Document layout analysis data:
>>
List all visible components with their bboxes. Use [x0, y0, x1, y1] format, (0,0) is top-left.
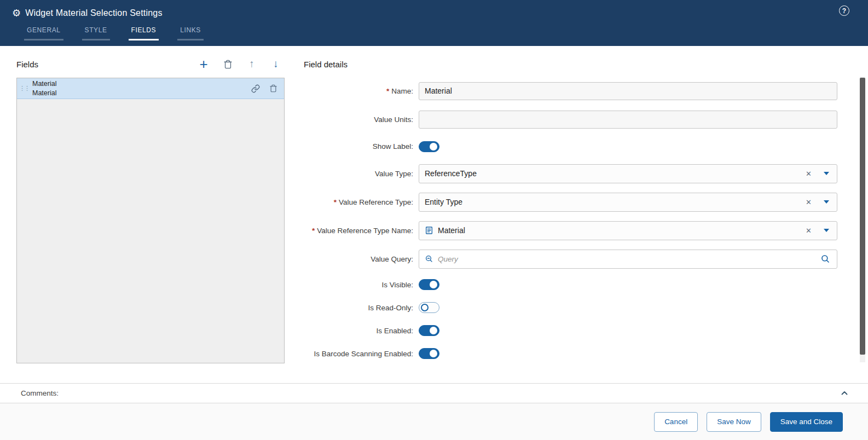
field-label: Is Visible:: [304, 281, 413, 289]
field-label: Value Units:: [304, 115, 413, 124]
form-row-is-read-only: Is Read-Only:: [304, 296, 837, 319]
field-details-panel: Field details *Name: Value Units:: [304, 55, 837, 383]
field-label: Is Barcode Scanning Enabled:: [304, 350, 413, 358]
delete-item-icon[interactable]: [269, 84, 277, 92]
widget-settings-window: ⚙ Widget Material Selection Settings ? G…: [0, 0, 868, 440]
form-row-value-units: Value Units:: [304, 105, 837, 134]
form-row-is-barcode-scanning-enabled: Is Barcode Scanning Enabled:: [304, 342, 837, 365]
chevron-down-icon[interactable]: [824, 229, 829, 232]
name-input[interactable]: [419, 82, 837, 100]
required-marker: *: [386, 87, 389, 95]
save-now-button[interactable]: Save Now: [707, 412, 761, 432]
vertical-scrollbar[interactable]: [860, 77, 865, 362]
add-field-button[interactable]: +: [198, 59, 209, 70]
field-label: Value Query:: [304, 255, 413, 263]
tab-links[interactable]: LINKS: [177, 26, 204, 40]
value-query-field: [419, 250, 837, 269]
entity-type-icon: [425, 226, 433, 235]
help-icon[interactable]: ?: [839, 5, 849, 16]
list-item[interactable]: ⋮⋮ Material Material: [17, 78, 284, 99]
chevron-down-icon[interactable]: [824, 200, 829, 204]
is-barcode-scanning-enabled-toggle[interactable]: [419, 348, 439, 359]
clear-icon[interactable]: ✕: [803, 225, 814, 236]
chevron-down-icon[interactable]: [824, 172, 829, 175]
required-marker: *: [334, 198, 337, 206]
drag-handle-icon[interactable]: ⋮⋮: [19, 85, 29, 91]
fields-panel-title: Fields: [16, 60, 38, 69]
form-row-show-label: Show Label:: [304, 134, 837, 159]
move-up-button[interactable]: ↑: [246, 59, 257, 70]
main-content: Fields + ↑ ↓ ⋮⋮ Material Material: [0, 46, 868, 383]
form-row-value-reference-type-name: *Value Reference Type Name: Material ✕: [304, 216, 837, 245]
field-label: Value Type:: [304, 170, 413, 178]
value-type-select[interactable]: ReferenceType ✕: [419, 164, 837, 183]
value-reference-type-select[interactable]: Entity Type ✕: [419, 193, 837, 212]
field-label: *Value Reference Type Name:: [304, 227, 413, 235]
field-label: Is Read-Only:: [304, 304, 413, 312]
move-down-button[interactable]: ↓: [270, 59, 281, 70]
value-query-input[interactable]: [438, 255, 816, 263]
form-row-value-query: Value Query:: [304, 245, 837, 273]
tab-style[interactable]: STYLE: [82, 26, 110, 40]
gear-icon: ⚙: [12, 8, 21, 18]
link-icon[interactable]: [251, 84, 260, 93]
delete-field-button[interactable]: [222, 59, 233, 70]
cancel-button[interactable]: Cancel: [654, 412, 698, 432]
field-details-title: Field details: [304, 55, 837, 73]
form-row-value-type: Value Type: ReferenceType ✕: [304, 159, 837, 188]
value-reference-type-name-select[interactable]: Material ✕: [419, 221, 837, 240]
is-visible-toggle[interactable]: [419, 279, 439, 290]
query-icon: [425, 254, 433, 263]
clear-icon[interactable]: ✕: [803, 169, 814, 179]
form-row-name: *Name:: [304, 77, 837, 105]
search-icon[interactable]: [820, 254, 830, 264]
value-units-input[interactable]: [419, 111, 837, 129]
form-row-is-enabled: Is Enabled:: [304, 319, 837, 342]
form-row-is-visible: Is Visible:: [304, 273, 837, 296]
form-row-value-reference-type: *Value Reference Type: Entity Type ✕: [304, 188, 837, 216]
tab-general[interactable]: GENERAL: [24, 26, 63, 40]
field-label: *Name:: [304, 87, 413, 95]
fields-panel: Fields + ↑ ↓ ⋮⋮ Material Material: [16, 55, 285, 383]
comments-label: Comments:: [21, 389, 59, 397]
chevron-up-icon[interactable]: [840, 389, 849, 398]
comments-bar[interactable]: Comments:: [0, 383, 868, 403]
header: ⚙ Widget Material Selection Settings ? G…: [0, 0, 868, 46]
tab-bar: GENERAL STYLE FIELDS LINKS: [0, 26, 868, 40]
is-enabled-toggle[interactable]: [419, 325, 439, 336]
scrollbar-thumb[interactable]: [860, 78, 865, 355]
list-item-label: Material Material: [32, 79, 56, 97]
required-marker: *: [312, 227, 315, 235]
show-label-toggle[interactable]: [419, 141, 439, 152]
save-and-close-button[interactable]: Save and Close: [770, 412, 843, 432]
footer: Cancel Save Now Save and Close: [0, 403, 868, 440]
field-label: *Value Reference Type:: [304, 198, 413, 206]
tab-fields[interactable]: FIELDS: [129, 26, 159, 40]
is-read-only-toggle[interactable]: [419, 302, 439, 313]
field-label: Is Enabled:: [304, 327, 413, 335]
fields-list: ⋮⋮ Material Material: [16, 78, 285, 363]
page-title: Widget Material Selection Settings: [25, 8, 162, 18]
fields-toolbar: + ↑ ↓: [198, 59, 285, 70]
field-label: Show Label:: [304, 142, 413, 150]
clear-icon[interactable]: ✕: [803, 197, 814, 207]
<<
* _Directions_
Restate the records word for word, omitting images.

* _Answer to this task_
List all visible components with their bboxes. Use [x0, y0, x1, y1] format, (0,0) is top-left.
field-label: Is Visible:: [304, 281, 413, 289]
field-label: Value Units:: [304, 115, 413, 124]
form-row-is-read-only: Is Read-Only:: [304, 296, 837, 319]
field-details-panel: Field details *Name: Value Units:: [304, 55, 837, 383]
field-label: Is Barcode Scanning Enabled:: [304, 350, 413, 358]
delete-item-icon[interactable]: [269, 84, 277, 92]
widget-settings-window: ⚙ Widget Material Selection Settings ? G…: [0, 0, 868, 440]
form-row-value-units: Value Units:: [304, 105, 837, 134]
form-row-is-barcode-scanning-enabled: Is Barcode Scanning Enabled:: [304, 342, 837, 365]
chevron-down-icon[interactable]: [824, 229, 829, 232]
name-input[interactable]: [419, 82, 837, 100]
required-marker: *: [386, 87, 389, 95]
save-now-button[interactable]: Save Now: [707, 412, 761, 432]
vertical-scrollbar[interactable]: [860, 77, 865, 362]
add-field-button[interactable]: +: [198, 59, 209, 70]
field-label: Value Query:: [304, 255, 413, 263]
tab-links[interactable]: LINKS: [177, 26, 204, 40]
value-query-field: [419, 250, 837, 269]
entity-type-icon: [425, 226, 433, 235]
help-icon[interactable]: ?: [839, 5, 849, 16]
list-item[interactable]: ⋮⋮ Material Material: [17, 78, 284, 99]
chevron-down-icon[interactable]: [824, 200, 829, 204]
is-barcode-scanning-enabled-toggle[interactable]: [419, 348, 439, 359]
clear-icon[interactable]: ✕: [803, 225, 814, 236]
chevron-down-icon[interactable]: [824, 172, 829, 175]
required-marker: *: [334, 198, 337, 206]
drag-handle-icon[interactable]: ⋮⋮: [19, 85, 29, 91]
fields-panel-title: Fields: [16, 60, 38, 69]
form-row-show-label: Show Label:: [304, 134, 837, 159]
move-up-button[interactable]: ↑: [246, 59, 257, 70]
main-content: Fields + ↑ ↓ ⋮⋮ Material Material: [0, 46, 868, 383]
form-row-value-reference-type-name: *Value Reference Type Name: Material ✕: [304, 216, 837, 245]
field-label: Value Type:: [304, 170, 413, 178]
value-type-select[interactable]: ReferenceType ✕: [419, 164, 837, 183]
value-reference-type-select[interactable]: Entity Type ✕: [419, 193, 837, 212]
field-label: *Value Reference Type Name:: [304, 227, 413, 235]
field-label: Is Read-Only:: [304, 304, 413, 312]
move-down-button[interactable]: ↓: [270, 59, 281, 70]
value-query-input[interactable]: [438, 255, 816, 263]
form-row-value-query: Value Query:: [304, 245, 837, 273]
tab-style[interactable]: STYLE: [82, 26, 110, 40]
gear-icon: ⚙: [12, 8, 21, 18]
link-icon[interactable]: [251, 84, 260, 93]
delete-field-button[interactable]: [222, 59, 233, 70]
cancel-button[interactable]: Cancel: [654, 412, 698, 432]
field-details-title: Field details: [304, 55, 837, 73]
form-row-value-type: Value Type: ReferenceType ✕: [304, 159, 837, 188]
value-reference-type-name-select[interactable]: Material ✕: [419, 221, 837, 240]
is-visible-toggle[interactable]: [419, 279, 439, 290]
query-icon: [425, 254, 433, 263]
clear-icon[interactable]: ✕: [803, 169, 814, 179]
form-row-name: *Name:: [304, 77, 837, 105]
search-icon[interactable]: [820, 254, 830, 264]
value-units-input[interactable]: [419, 111, 837, 129]
form-row-is-enabled: Is Enabled:: [304, 319, 837, 342]
form-row-is-visible: Is Visible:: [304, 273, 837, 296]
form-row-value-reference-type: *Value Reference Type: Entity Type ✕: [304, 188, 837, 216]
tab-general[interactable]: GENERAL: [24, 26, 63, 40]
field-label: *Name:: [304, 87, 413, 95]
fields-panel: Fields + ↑ ↓ ⋮⋮ Material Material: [16, 55, 285, 383]
comments-label: Comments:: [21, 389, 59, 397]
chevron-up-icon[interactable]: [840, 389, 849, 398]
comments-bar[interactable]: Comments:: [0, 383, 868, 403]
header: ⚙ Widget Material Selection Settings ? G…: [0, 0, 868, 46]
tab-bar: GENERAL STYLE FIELDS LINKS: [0, 26, 868, 40]
is-enabled-toggle[interactable]: [419, 325, 439, 336]
scrollbar-thumb[interactable]: [860, 78, 865, 355]
list-item-label: Material Material: [32, 79, 56, 97]
required-marker: *: [312, 227, 315, 235]
show-label-toggle[interactable]: [419, 141, 439, 152]
save-and-close-button[interactable]: Save and Close: [770, 412, 843, 432]
footer: Cancel Save Now Save and Close: [0, 403, 868, 440]
field-label: *Value Reference Type:: [304, 198, 413, 206]
tab-fields[interactable]: FIELDS: [129, 26, 159, 40]
is-read-only-toggle[interactable]: [419, 302, 439, 313]
field-label: Is Enabled:: [304, 327, 413, 335]
fields-list: ⋮⋮ Material Material: [16, 78, 285, 363]
page-title: Widget Material Selection Settings: [25, 8, 162, 18]
fields-toolbar: + ↑ ↓: [198, 59, 285, 70]
field-label: Show Label:: [304, 142, 413, 150]
clear-icon[interactable]: ✕: [803, 197, 814, 207]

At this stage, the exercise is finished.